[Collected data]
[Start of Attachment]

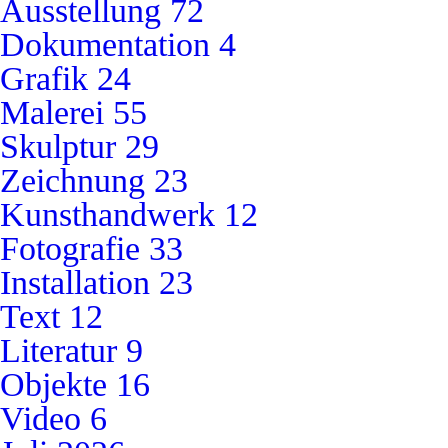
Ausstellung
72
Dokumentation
4
Grafik
24
Malerei
55
Skulptur
29
Zeichnung
23
Kunsthandwerk
12
Fotografie
33
Installation
23
Text
12
Literatur
9
Objekte
16
Video
6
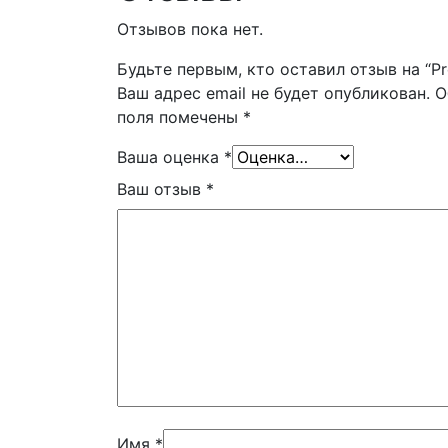
Отзывов пока нет.
Будьте первым, кто оставил отзыв на “Pr
Ваш адрес email не будет опубликован.
О
поля помечены
*
Ваша оценка
*
Ваш отзыв
*
Имя
*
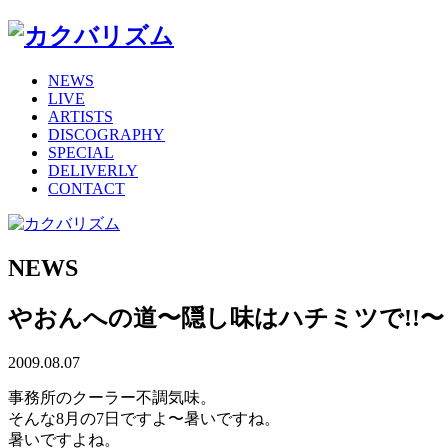
NEWS
LIVE
ARTISTS
DISCOGRAPHY
SPECIAL
DELIVERLY
CONTACT
NEWS
やおんへの道〜隠し味はハチミツで!!〜
2009.08.07
事務所のクーラー不調気味。
そんな8月の7日ですよ〜暑いですね。
暑いですよね。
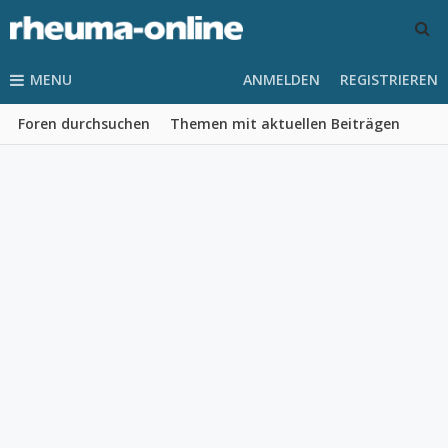
MENU
ANMELDEN
REGISTRIEREN
Foren durchsuchen
Themen mit aktuellen Beiträgen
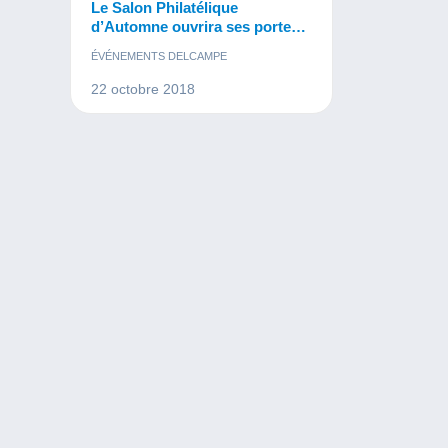
Le Salon Philatélique
d’Automne ouvrira ses portes
le 8 novembre 2018
ÉVÉNEMENTS DELCAMPE
22 octobre 2018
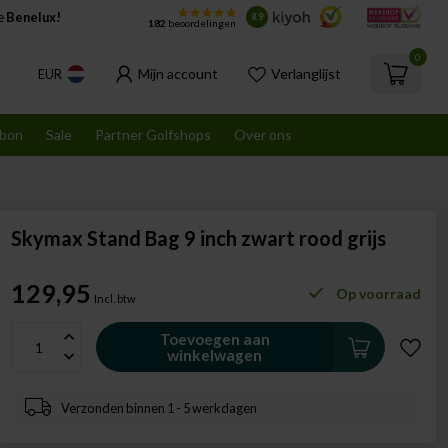
de
Benelux!
8.9
182
beoordelingen
0
Mijn account
Verlanglijst
EUR
bon
Sale
Partner Golfshops
Over ons
Skymax Stand Bag 9 inch zwart rood grijs
129,95
Op voorraad
Incl. btw
Toevoegen aan
winkelwagen
Verzonden binnen 1 - 5 werkdagen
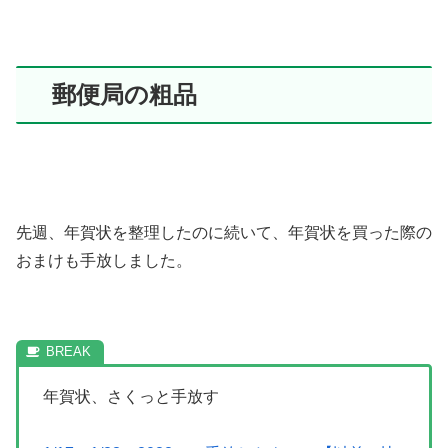
郵便局の粗品
先週、年賀状を整理したのに続いて、年賀状を買った際の
おまけも手放しました。
年賀状、さくっと手放す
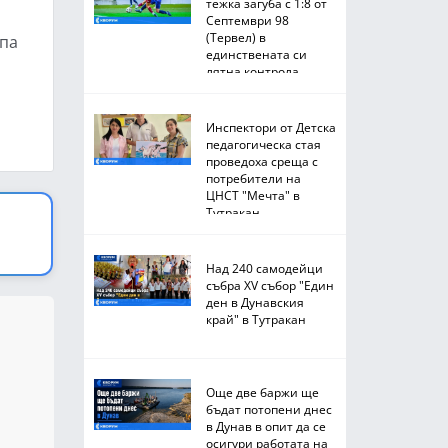
тежка загуба с 1:8 от
Септември 98
(Тервел) в
епа
единствената си
лятна контрола
Инспектори от Детска
педагогическа стая
проведоха среща с
потребители на
ЦНСТ "Мечта" в
Тутракан
Над 240 самодейци
събра XV събор "Един
ден в Дунавския
край" в Тутракан
Още две баржи ще
бъдат потопени днес
в Дунав в опит да се
осигури работата на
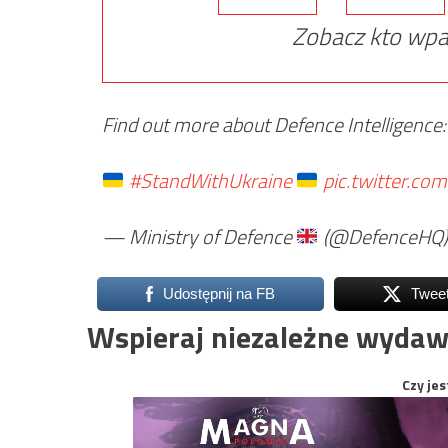
Zobacz kto wpa
Find out more about Defence Intelligence
#StandWithUkraine
pic.twitter.co
— Ministry of Defence
(@DefenceHQ
Udostępnij na FB
Twee
Wspieraj niezależne wydaw
Czy jes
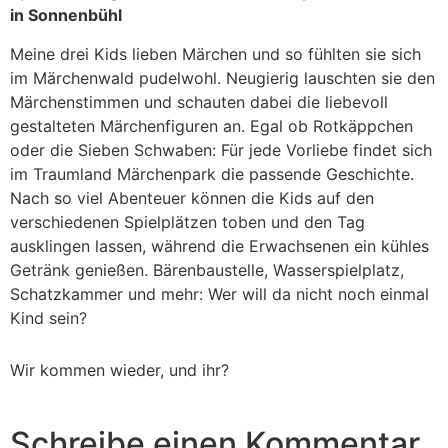
in Sonnenbühl
Meine drei Kids lieben Märchen und so fühlten sie sich
im Märchenwald pudelwohl. Neugierig lauschten sie den
Märchenstimmen und schauten dabei die liebevoll
gestalteten Märchenfiguren an. Egal ob Rotkäppchen
oder die Sieben Schwaben: Für jede Vorliebe findet sich
im Traumland Märchenpark die passende Geschichte.
Nach so viel Abenteuer können die Kids auf den
verschiedenen Spielplätzen toben und den Tag
ausklingen lassen, während die Erwachsenen ein kühles
Getränk genießen. Bärenbaustelle, Wasserspielplatz,
Schatzkammer und mehr: Wer will da nicht noch einmal
Kind sein?
Wir kommen wieder, und ihr?
Schreibe einen Kommentar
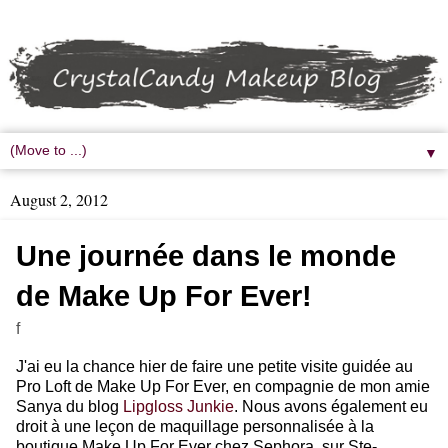
▼
August 2, 2012
Une journée dans le monde
de Make Up For Ever!
f
J'ai eu la chance hier de faire une petite visite guidée au
Pro Loft de Make Up For Ever, en compagnie de mon amie
Sanya du blog
Lipgloss Junkie
. Nous avons également eu
droit à une leçon de maquillage personnalisée à la
boutique Make Up For Ever chez Sephora, sur Ste-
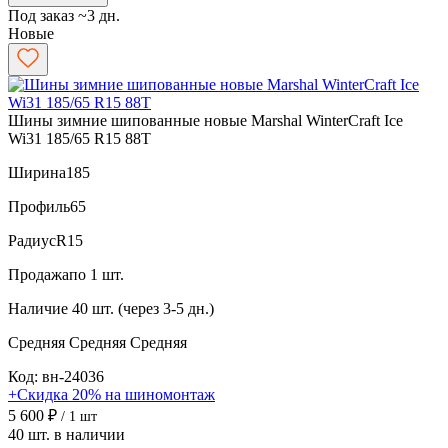
Под заказ ~3 дн.
Новые
Шины зимние шипованные новые Marshal WinterCraft Ice
Wi31 185/65 R15 88T
Ширина
185
Профиль
65
Радиус
R15
Продажа
по 1 шт.
Наличие
40 шт. (через 3-5 дн.)
Средняя
Средняя
Средняя
Код: вн-24036
+Скидка 20% на шиномонтаж
5 600 ₽
/ 1 шт
40 шт. в наличии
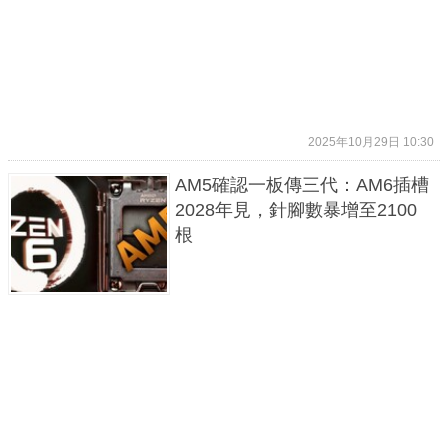
2025年10月29日 10:30
AM5確認一板傳三代：AM6插槽
2028年見，針腳數暴增至2100
根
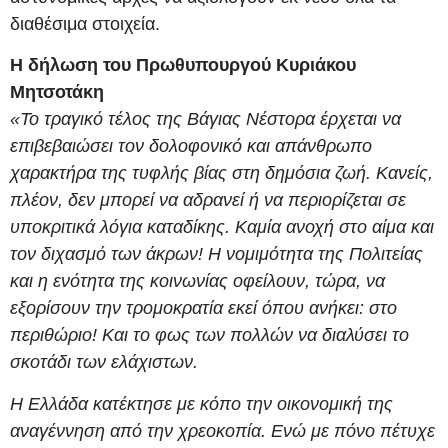
διαθέσιμα στοιχεία.
Η δήλωση του Πρωθυπουργού Κυριάκου
Μητσοτάκη
«Το τραγικό τέλος της Βάγιας Νέστορα έρχεται να
επιβεβαιώσει τον δολοφονικό και απάνθρωπο
χαρακτήρα της τυφλής βίας στη δημόσια ζωή. Κανείς,
πλέον, δεν μπορεί να αδρανεί ή να περιορίζεται σε
υποκριτικά λόγια καταδίκης. Καμία ανοχή στο αίμα και
τον διχασμό των άκρων! Η νομιμότητα της Πολιτείας
και η ενότητα της κοινωνίας οφείλουν, τώρα, να
εξορίσουν την τρομοκρατία εκεί όπου ανήκει: στο
περιθώριο! Και το φως των πολλών να διαλύσει το
σκοτάδι των ελάχιστων.
Η Ελλάδα κατέκτησε με κόπο την οικονομική της
αναγέννηση από την χρεοκοπία. Ενώ με πόνο πέτυχε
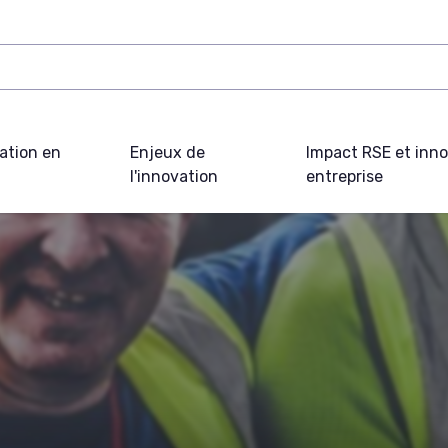
ation en
Enjeux de
Impact RSE et inn
l'innovation
entreprise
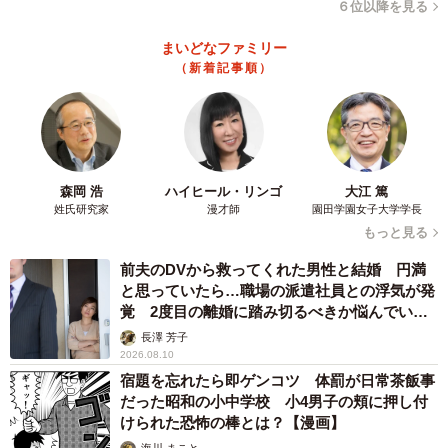
６位以降を見る
まいどなファミリー
（新着記事順）
7/8
どのようなシーンで、自身のワキ毛が気になりますか？（出典：男性の
美容皮膚科『メンズリゼ』調べ）
森岡 浩
ハイヒール・リンゴ
大江 篤
姓氏研究家
漫才師
園田学園女子大学学長
もっと見る
さらに、「自身のワキ毛が気になるシーン」については、
「発汗時」（49.0%）、「軽装時」（42.6%）、「運動時」
前夫のDVから救ってくれた男性と結婚 円満
と思っていたら…職場の派遣社員との浮気が発
（41.5%）がTOP3に。特に、50代と60代では「臭いを感じ
覚 2度目の離婚に踏み切るべきか悩んでいま
た時」（44.1％、46.8％）が上位に挙がり、他の年代より
す【夫婦関係修復カウンセラーが解説】
長澤 芳子
「臭い」を気にしていることが判明しました。
2026.08.10
宿題を忘れたら即ゲンコツ 体罰が日常茶飯事
だった昭和の小中学校 小4男子の頬に押し付
けられた恐怖の棒とは？【漫画】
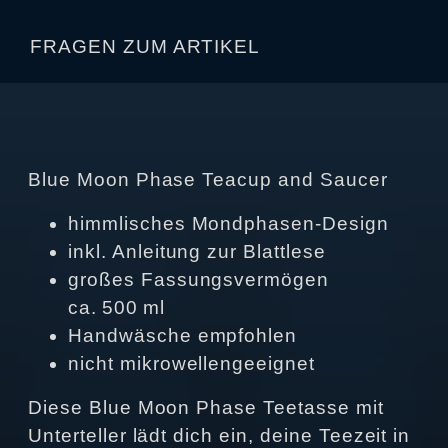
FRAGEN ZUM ARTIKEL
Blue Moon Phase Teacup and Saucer
himmlisches Mondphasen‑Design
inkl. Anleitung zur Blattlese
großes Fassungsvermögen
ca. 500 ml
Handwäsche empfohlen
nicht mikrowellengeeignet
Diese Blue Moon Phase Teetasse mit
Unterteller lädt dich ein, deine Teezeit in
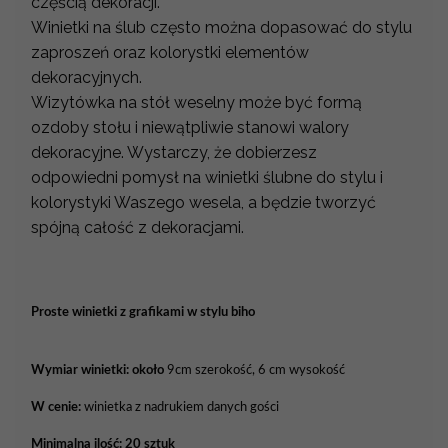
częścią dekoracji.
Winietki na ślub często można dopasować do stylu
zaproszeń oraz kolorystki elementów
dekoracyjnych.
Wizytówka na stół weselny może być formą
ozdoby stołu i niewątpliwie stanowi walory
dekoracyjne. Wystarczy, że dobierzesz
odpowiedni pomysł na winietki ślubne do stylu i
kolorystyki Waszego wesela, a będzie tworzyć
spójną całość z dekoracjami.
Proste winietki z grafikami w stylu biho
Wymiar winietki: około
9cm szerokość, 6 cm wysokość
W cenie:
winietka z nadrukiem danych gości
Minimalna ilość: 20 sztuk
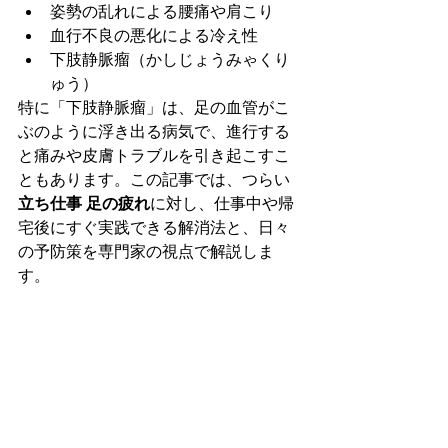
姿勢の乱れによる腰痛や肩こり
血行不良の悪化による冷え性
下肢静脈瘤（かしじょうみゃくり
ゅう）
特に「下肢静脈瘤」は、足の血管がこ
ぶのように浮き出る病気で、進行する
と痛みや皮膚トラブルを引き起こすこ
ともあります。この記事では、つらい
立ち仕事 足の疲れ
に対し、仕事中や帰
宅後にすぐ実践できる解消法と、日々
の予防策を専門家の視点で解説しま
す。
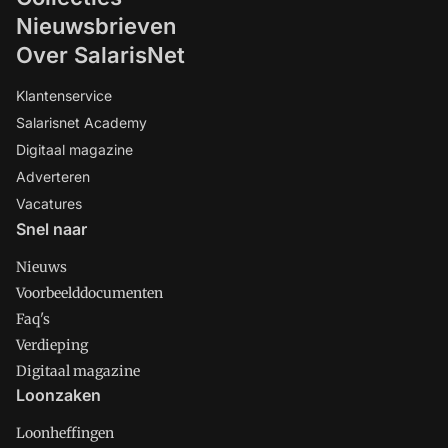
Nieuwsbrieven
Over SalarisNet
Klantenservice
Salarisnet Academy
Digitaal magazine
Adverteren
Vacatures
Snel naar
Nieuws
Voorbeelddocumenten
Faq's
Verdieping
Digitaal magazine
Loonzaken
Loonheffingen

[End of Attachment]

What you return must match the lines above from the one with "pic.twitter.co" through the one with "τον διχασμό των" exactly, with both ends included and the pictures excluded.

→ **SOLVED PROBLEM**
pic.twitter.co
— Ministry of Defence
(@DefenceHQ
Udostępnij na FB
Twee
Wspieraj niezależne wydaw
Czy jes
in Sonnenbühl
Meine drei Kids lieben Märchen und so fühlten sie sich
im Märchenwald pudelwohl. Neugierig lauschten sie den
Märchenstimmen und schauten dabei die liebevoll
gestalteten Märchenfiguren an. Egal ob Rotkäppchen
oder die Sieben Schwaben: Für jede Vorliebe findet sich
im Traumland Märchenpark die passende Geschichte.
Nach so viel Abenteuer können die Kids auf den
verschiedenen Spielplätzen toben und den Tag
ausklingen lassen, während die Erwachsenen ein kühles
Getränk genießen. Bärenbaustelle, Wasserspielplatz,
Schatzkammer und mehr: Wer will da nicht noch einmal
Kind sein?
Wir kommen wieder, und ihr?
Schreibe einen Kommentar
▼
August 2, 2012
Une journée dans le monde
de Make Up For Ever!
f
J'ai eu la chance hier de faire une petite visite guidée au
Pro Loft de Make Up For Ever, en compagnie de mon amie
Sanya du blog
Lipgloss Junkie
. Nous avons également eu
droit à une leçon de maquillage personnalisée à la
boutique Make Up For Ever chez Sephora, sur Ste-
Под заказ ~3 дн.
Новые
Шины зимние шипованные новые Marshal WinterCraft Ice
Wi31 185/65 R15 88T
Ширина
185
Профиль
65
Радиус
R15
Продажа
по 1 шт.
Наличие
40 шт. (через 3-5 дн.)
Средняя
Средняя
Средняя
Код: вн-24036
+Скидка 20% на шиномонтаж
5 600 ₽
/ 1 шт
40 шт. в наличии
2025年10月29日 10:30
AM5確認一板傳三代：AM6插槽
2028年見，針腳數暴增至2100
根
διαθέσιμα στοιχεία.
Η δήλωση του Πρωθυπουργού Κυριάκου
Μητσοτάκη
«Το τραγικό τέλος της Βάγιας Νέστορα έρχεται να
επιβεβαιώσει τον δολοφονικό και απάνθρωπο
χαρακτήρα της τυφλής βίας στη δημόσια ζωή. Κανείς,
πλέον, δεν μπορεί να αδρανεί ή να περιορίζεται σε
υποκριτικά λόγια καταδίκης. Καμία ανοχή στο αίμα και
τον διχασμό των άκρων! Η νομιμότητα της Πολιτείας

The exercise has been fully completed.